GUTERRES ALSO took Israel to task for its violations of Lebanese airspace. The Jewish state uses the airspace for surveillance and to launch aerial attacks on Iranian-based targets.
“From February 20 to 18 June, UNIFIL recorded 260 airspace violations, totaling 412 hours and 43 minutes in overflight time. Drones accounted for approximately 80% of the violations,” Guterres said.
He also spoke of his overall concern for the political and economic crisis in Lebanon, where half the population could fall below the poverty line.
In New York on Wednesday, Erdan said that Israel could offer assistance to Lebanon with its water technology, adding that it could do so with Iran as well. He painted a picture of how the region could look if ties existed between Israel and those two enemy states.

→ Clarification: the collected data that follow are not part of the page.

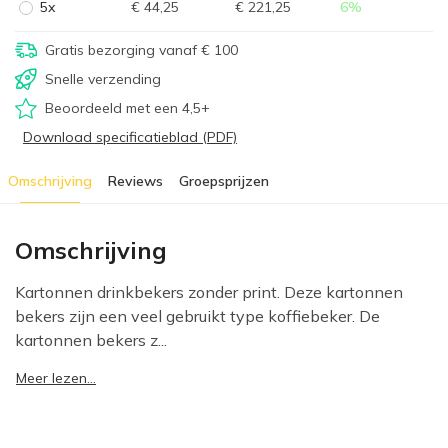
5x
€ 44,25
€ 221,25
6
%
Gratis bezorging vanaf € 100
Snelle verzending
Beoordeeld met een 4,5+
Download specificatieblad (PDF)
Omschrijving
Reviews
Groepsprijzen
Omschrijving
Kartonnen drinkbekers zonder print. Deze kartonnen
bekers zijn een veel gebruikt type koffiebeker. De
kartonnen bekers z...
Meer lezen...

“Lebanon is in a state of crisis. According to UNICEF, Lebanon’s water system is on the verge of collapse,” he said.
“Parts of Iran are facing a water crisis so severe that protesters are out in the streets, and the ayatollah regime is reacting like it always does: with violence and murder,” Erdan said, pointing out that “Israel is a world leader in water management and technology.”
“We would be glad to help the people of Lebanon and Iran improve their water security, just as we have helped many other nations in this field, and just like we agreed this month to provide Jordan with an additional 50 million cubic meters of water,” Erdan explained, adding that “leading the way to a future of cooperation would hold great benefits for all.”
Unfortunately, some countries like Iran, which are bent on the pursuit of nuclear weapons and destabilizing the region, are not interested in such cooperation, he lamented.
“The IAEA reported this month that Iran is taking steps towards the production of uranium metal enriched to 20%,” Erdan explained.
“Iran has no credible civilian need for uranium metal R&D and production, which are a key step in the development of a nuclear weapon,” he added.